* What you will do *
Within the records below, find each line that holds the string "Wirtschaftspsychologie", then copy it.

************

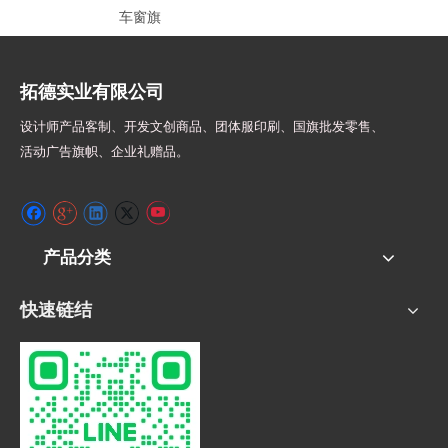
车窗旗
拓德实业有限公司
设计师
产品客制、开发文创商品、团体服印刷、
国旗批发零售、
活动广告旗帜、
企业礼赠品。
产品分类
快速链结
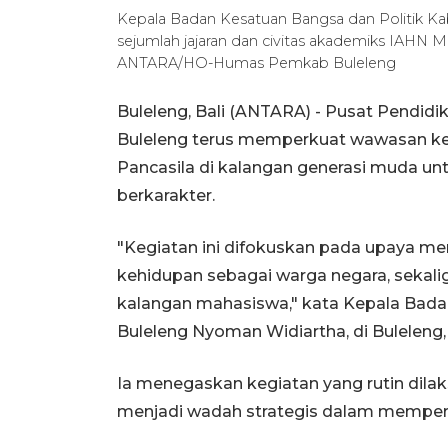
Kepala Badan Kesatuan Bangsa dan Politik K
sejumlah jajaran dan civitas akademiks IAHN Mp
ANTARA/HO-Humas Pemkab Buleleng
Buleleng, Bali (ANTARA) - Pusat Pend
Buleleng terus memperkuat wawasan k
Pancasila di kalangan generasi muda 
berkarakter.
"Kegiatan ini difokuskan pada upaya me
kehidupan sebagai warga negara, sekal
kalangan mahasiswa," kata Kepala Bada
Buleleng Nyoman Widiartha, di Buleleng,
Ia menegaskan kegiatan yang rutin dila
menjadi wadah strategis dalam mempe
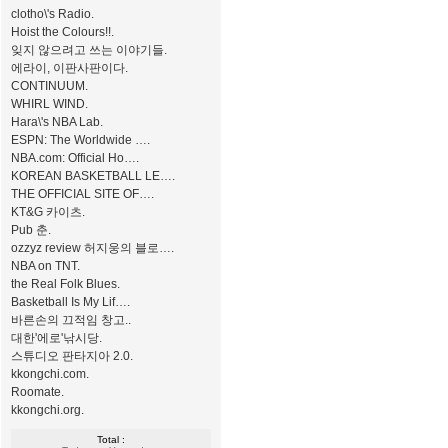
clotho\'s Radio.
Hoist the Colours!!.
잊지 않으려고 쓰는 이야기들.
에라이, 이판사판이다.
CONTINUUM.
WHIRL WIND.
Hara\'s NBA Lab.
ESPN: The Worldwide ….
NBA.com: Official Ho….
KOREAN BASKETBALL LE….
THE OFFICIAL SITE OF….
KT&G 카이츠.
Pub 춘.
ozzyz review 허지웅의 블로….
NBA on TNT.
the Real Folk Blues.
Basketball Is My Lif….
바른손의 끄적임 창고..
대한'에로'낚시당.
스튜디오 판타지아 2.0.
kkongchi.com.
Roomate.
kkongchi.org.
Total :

************

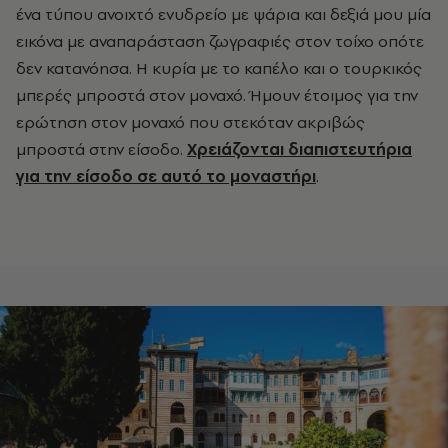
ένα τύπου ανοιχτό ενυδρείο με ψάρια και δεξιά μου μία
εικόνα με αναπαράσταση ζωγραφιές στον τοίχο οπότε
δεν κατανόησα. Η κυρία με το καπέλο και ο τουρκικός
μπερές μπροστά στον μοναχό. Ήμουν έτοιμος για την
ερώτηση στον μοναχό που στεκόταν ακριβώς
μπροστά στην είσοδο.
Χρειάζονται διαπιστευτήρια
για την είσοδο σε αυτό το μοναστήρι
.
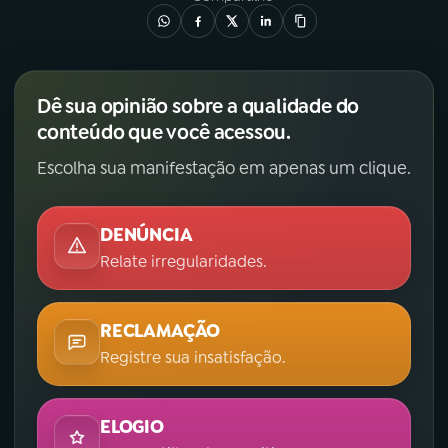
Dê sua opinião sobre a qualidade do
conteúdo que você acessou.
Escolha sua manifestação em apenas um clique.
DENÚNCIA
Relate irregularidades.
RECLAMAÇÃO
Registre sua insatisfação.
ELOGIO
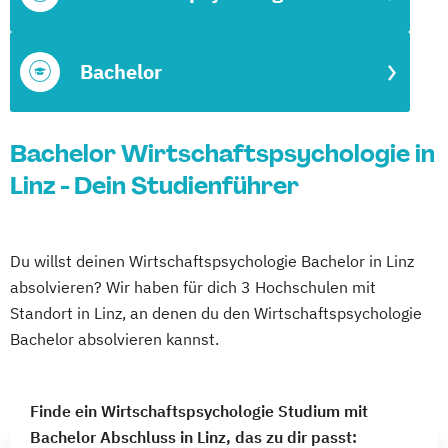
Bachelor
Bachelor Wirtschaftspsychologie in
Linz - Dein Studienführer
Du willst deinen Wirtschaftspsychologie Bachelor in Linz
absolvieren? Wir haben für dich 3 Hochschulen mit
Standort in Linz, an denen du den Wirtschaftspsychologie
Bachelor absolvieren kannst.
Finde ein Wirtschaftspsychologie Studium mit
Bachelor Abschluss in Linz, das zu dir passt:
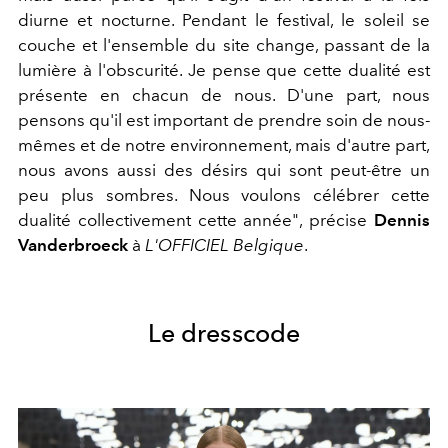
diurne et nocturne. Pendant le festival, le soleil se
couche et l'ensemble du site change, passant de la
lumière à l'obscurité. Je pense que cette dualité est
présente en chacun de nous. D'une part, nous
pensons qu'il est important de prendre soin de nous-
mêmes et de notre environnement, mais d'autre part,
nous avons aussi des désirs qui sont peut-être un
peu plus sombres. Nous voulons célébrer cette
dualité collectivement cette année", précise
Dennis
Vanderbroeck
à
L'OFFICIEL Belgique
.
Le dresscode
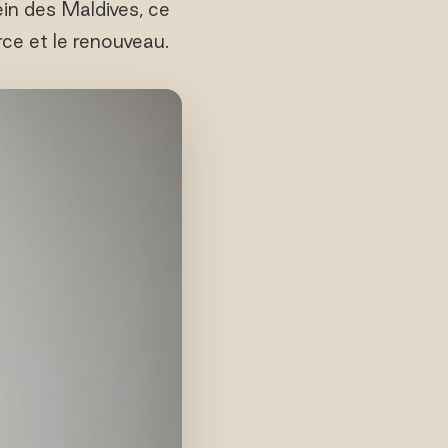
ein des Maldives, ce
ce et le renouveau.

************

* Solution for this task *
Bachelor Wirtschaftspsychologie in
Du willst deinen Wirtschaftspsychologie Bachelor in Linz
Standort in Linz, an denen du den Wirtschaftspsychologie
Finde ein Wirtschaftspsychologie Studium mit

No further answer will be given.